### Source material

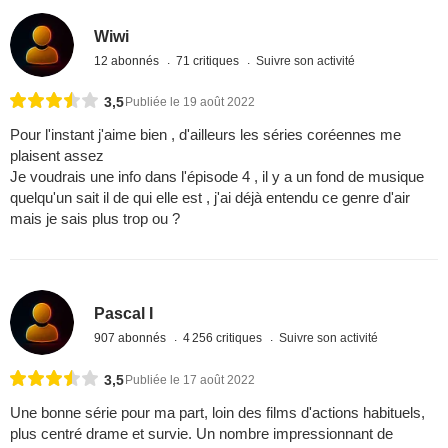
Wiwi
12 abonnés
71 critiques
Suivre son activité
3,5
Publiée le 19 août 2022
Pour l'instant j'aime bien , d'ailleurs les séries coréennes me
plaisent assez
Je voudrais une info dans l'épisode 4 , il y a un fond de musique
quelqu'un sait il de qui elle est , j'ai déjà entendu ce genre d'air
mais je sais plus trop ou ?
Pascal I
907 abonnés
4 256 critiques
Suivre son activité
3,5
Publiée le 17 août 2022
Une bonne série pour ma part, loin des films d'actions habituels,
plus centré drame et survie. Un nombre impressionnant de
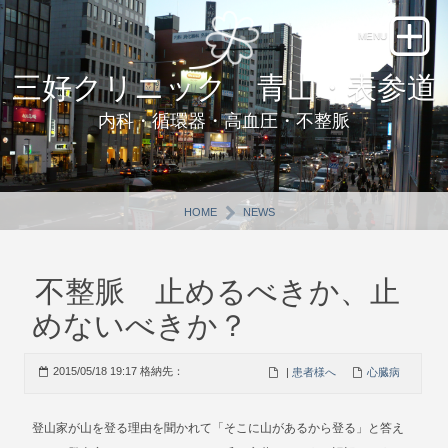
三好クリニック 青山・表参道
内科・循環器・高血圧・不整脈
HOME
NEWS
不整脈 止めるべきか、止
めないべきか？
2015/05/18 19:17 格納先：
|
患者様へ
心臓病
登山家が山を登る理由を聞かれて「そこに山があるから登る」と答え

######

# Task instructions:
Would you please repeat only the lines above, beginning at the one that has "mais je sais plus trop ou ?" and stopping after the one that has "不整脈 止めるべきか、止", exactly and with no pictures?

# Result of the exercise:
mais je sais plus trop ou ?
Pascal I
907 abonnés
4 256 critiques
Suivre son activité
3,5
Publiée le 17 août 2022
Une bonne série pour ma part, loin des films d'actions habituels,
plus centré drame et survie. Un nombre impressionnant de
三好クリニック 青山・表参道
内科・循環器・高血圧・不整脈
HOME
NEWS
不整脈 止めるべきか、止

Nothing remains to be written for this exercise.